These should be my biggest losses and lessons over the past few years


1. No stop-loss, or set but don’t execute
The most classic way to die. When floating losses occur, tell yourself "just hold a bit longer, it’ll come back," then hold from -5% to -50%, finally cutting at the bottom. Stop-loss isn’t meant to be triggered; it’s meant to admit you were wrong. People who don’t admit mistakes, the market will help them realize.
2. Cannot hold onto profits, stubbornly hold onto losses
Make 10% profit and run faster than a rabbit; endure a 50% loss and feel as steady as Mount Tai. This is human nature—fear of giving back profits when winning, fear of realizing losses when losing. But the anti-human aspect of trading is: you should hold onto winning positions, and cut losing ones. Most people do the opposite.
3. Emotional trading—FOMO chasing highs, panic cutting losses
Jump in when you see others sharing wins, close positions during crashes. FOMO makes you buy at the top, panic makes you sell at the bottom. Between buying and selling, the money is gone. Emotions are the biggest enemy in trading, bar none.
4. No trading plan, just trade on feelings
Wake up in the morning, glance at the candlestick chart, "feeling it will rise," then jump in. "Feeling something’s wrong," then jump out again. No entry logic, no take-profit target, no stop-loss level, no position management. Trading on feelings = gambling with luck. When luck runs out, that’s the day you go broke.

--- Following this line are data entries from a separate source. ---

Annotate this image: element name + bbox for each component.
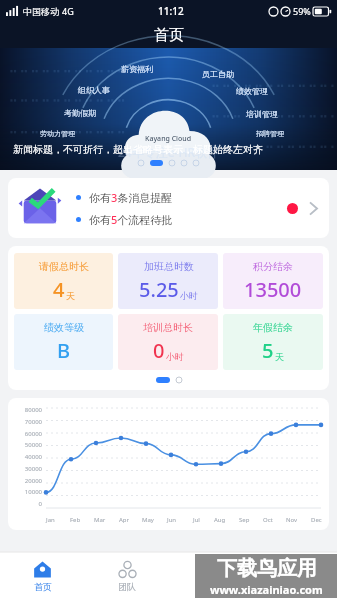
staticText: 首页	[154, 26, 184, 45]
staticText: Oct	[263, 516, 273, 524]
staticText: 员工自助	[202, 69, 234, 79]
staticText: 60000	[12, 430, 42, 438]
staticText: 5	[262, 337, 274, 364]
staticText: 积分结余	[253, 260, 293, 273]
staticText: 13500	[244, 276, 302, 303]
staticText: Mar	[94, 516, 106, 524]
staticText: 小时	[180, 290, 198, 301]
staticText: 新闻标题，不可折行，超出省略号表示，标题始终左对齐	[13, 143, 263, 156]
staticText: 4	[53, 276, 65, 303]
staticText: 团队	[118, 581, 136, 592]
staticText: 招聘管理	[256, 129, 284, 138]
button[interactable]: 绩效等级	[14, 314, 113, 370]
button[interactable]: 年假结余	[223, 314, 323, 370]
staticText: 30000	[12, 465, 42, 473]
staticText: 薪资福利	[121, 64, 153, 74]
button[interactable]: 首页	[0, 552, 85, 600]
staticText: 40000	[12, 453, 42, 461]
button[interactable]: 培训总时长	[118, 314, 218, 370]
staticText: 你有3条消息提醒	[89, 190, 173, 205]
staticText: 绩效管理	[236, 86, 268, 96]
staticText: 10000	[12, 488, 42, 496]
staticText: 我的	[286, 581, 304, 592]
staticText: 24年专注e-HR软件	[118, 144, 220, 160]
staticText: 绩效等级	[44, 321, 84, 334]
staticText: Sep	[239, 516, 250, 524]
staticText: 50000	[12, 441, 42, 449]
staticText: Dec	[311, 516, 322, 524]
staticText: 20000	[12, 477, 42, 485]
staticText: 5.25	[139, 276, 179, 303]
staticText: 你有5个流程待批	[89, 212, 173, 227]
staticText: 70000	[12, 418, 42, 426]
staticText: 中国移动	[23, 6, 59, 17]
staticText: 培训总时长	[143, 321, 193, 334]
staticText: 4G	[62, 5, 74, 17]
staticText: 0	[153, 337, 165, 364]
staticText: Feb	[70, 516, 81, 524]
button[interactable]: 请假总时长	[14, 253, 113, 309]
staticText: 年假结余	[253, 321, 293, 334]
staticText: Jan	[46, 516, 55, 524]
staticText: 天	[275, 351, 284, 362]
button[interactable]: 你有3条消息提醒	[8, 178, 329, 238]
staticText: 天	[66, 290, 75, 301]
staticText: 80000	[12, 406, 42, 414]
staticText: 11:12	[158, 4, 184, 18]
button[interactable]: 申请	[169, 552, 253, 600]
staticText: Jun	[167, 516, 177, 524]
staticText: 请假总时长	[39, 260, 89, 273]
staticText: 劳动力管理	[40, 129, 75, 138]
staticText: 小时	[166, 351, 184, 362]
staticText: 组织人事	[78, 85, 110, 95]
button[interactable]: 加班总时数	[118, 253, 218, 309]
staticText: 0	[12, 500, 42, 508]
staticText: B	[57, 337, 71, 364]
button[interactable]: 我的	[253, 552, 337, 600]
staticText: May	[142, 516, 154, 524]
button[interactable]: 团队	[85, 552, 169, 600]
staticText: 下载鸟应用	[217, 556, 317, 581]
staticText: 申请	[202, 581, 220, 592]
staticText: 加班总时数	[144, 260, 194, 273]
staticText: 培训管理	[246, 109, 278, 119]
button[interactable]: 积分结余	[223, 253, 323, 309]
staticText: Jul	[193, 516, 200, 524]
staticText: Kayang Cloud	[145, 134, 192, 144]
staticText: 59%	[293, 5, 311, 17]
staticText: 首页	[34, 581, 52, 592]
staticText: Nov	[286, 516, 298, 524]
staticText: Aug	[214, 516, 226, 524]
staticText: Apr	[119, 516, 130, 524]
staticText: 考勤假期	[64, 108, 96, 118]
staticText: www.xiazainiao.com	[210, 582, 323, 597]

5. Poor position management—either too light or too heavy
Afraid of losing money, so always trade with 0.1 position size; profits feel insignificant. One day, suddenly overconfident, go all-in with leverage, losing three months’ profits in one shot. Unbalanced positions, risk exposure fluctuates wildly, leading to inevitable long-term failure. A trading system without proper position management is a fake system.
6. Overtrading—unable to control your hands
Making a dozen trades a day, wanting to touch every coin. Frequent trading = high transaction fees + frequent mistakes. The real profit opportunities might only be two or three times a month; the rest is noise. The root of overtrading is greed—thinking every candlestick is an opportunity, but in reality, each one is a trap.

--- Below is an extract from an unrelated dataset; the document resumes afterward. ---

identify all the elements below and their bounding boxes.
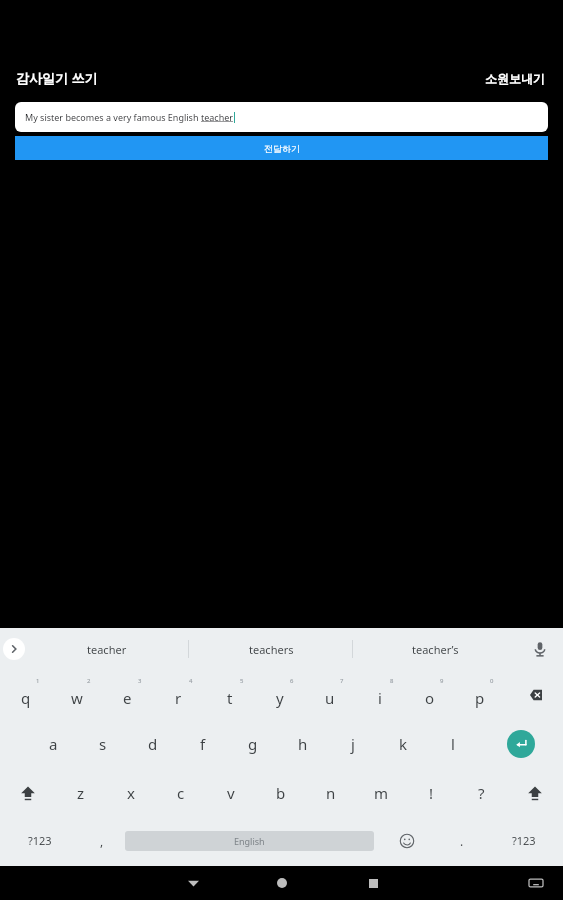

7. Copy trading, listening to news, copying homework
Buy whatever the KOL calls, chase whatever the group says. When others profit, you follow along; when they run, you stand foolishly. You never know their costs, positions, take-profit points, or exit timing. Relying on others’ brains to make money only ends one way—getting handed the bag.
8. Making a habit of holding positions—turning short-term into long-term
Originally trading on 15-minute charts, after losing, saying "I’ll hold and wait for a rebound." A 15-minute trade becomes a 15-day long-term investment. The logic of short-term and long-term trading is completely different; the entry point for short-term from a long-term perspective is often halfway up the mountain. Don’t deceive yourself. If you lose, you lose.

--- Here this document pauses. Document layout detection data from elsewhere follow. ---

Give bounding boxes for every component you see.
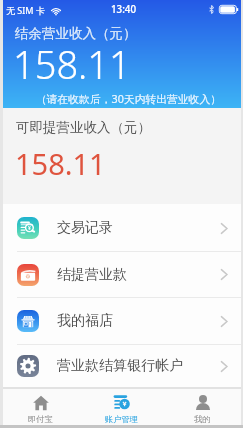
staticText: 交易记录: [57, 219, 113, 237]
staticText: 我的福店: [57, 312, 113, 330]
staticText: 结余营业收入（元）: [15, 25, 137, 42]
staticText: （请在收款后，30天内转出营业收入）: [0, 91, 221, 106]
staticText: 13:40: [111, 3, 137, 16]
button[interactable]: 账户管理: [81, 389, 162, 428]
staticText: 即付宝: [28, 414, 53, 424]
staticText: 账户管理: [105, 414, 138, 424]
button[interactable]: 营业款结算银行帐户: [0, 345, 243, 387]
staticText: 我的: [194, 414, 211, 424]
button[interactable]: 交易记录: [0, 205, 243, 251]
button[interactable]: 即付宝: [0, 389, 81, 428]
staticText: 结提营业款: [57, 266, 127, 284]
button[interactable]: 我的: [162, 389, 243, 428]
other: 我的: [195, 395, 211, 411]
other: 即付宝: [33, 395, 49, 411]
other: 账户管理: [114, 395, 130, 411]
staticText: 营业款结算银行帐户: [57, 357, 183, 375]
staticText: 158.11: [13, 38, 131, 90]
button[interactable]: 结提营业款: [0, 252, 243, 297]
staticText: 可即提营业收入（元）: [16, 119, 151, 136]
staticText: 158.11: [15, 144, 106, 183]
button[interactable]: 我的福店: [0, 298, 243, 344]
staticText: 无 SIM 卡: [6, 4, 45, 16]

9. Only review profitable trades, ignore losing ones
When making money, feel proud and share screenshots in groups; when losing, pretend it never happened, selectively forget. Not reviewing losing trades means missing lessons; next time, you’ll fall into the same trap. Growth doesn’t come from winning trades, but from those painful losses.
10. No reverence for the market—think you’re smarter than the market
After a few wins, start to get cocky, think you’ve figured it out, found the holy grail. Then increase your position size, ready for a big turnaround. But the market hits back hard. The most expensive phrase in trading is "This time is different," and the dumbest mindset is "I’m smarter than the market." Don’t fight the market; it’s your parent.
All of these, I dare say, anyone who has traded cannot escape. The difference is some keep making the same mistakes after a year, while others learn after getting beaten up.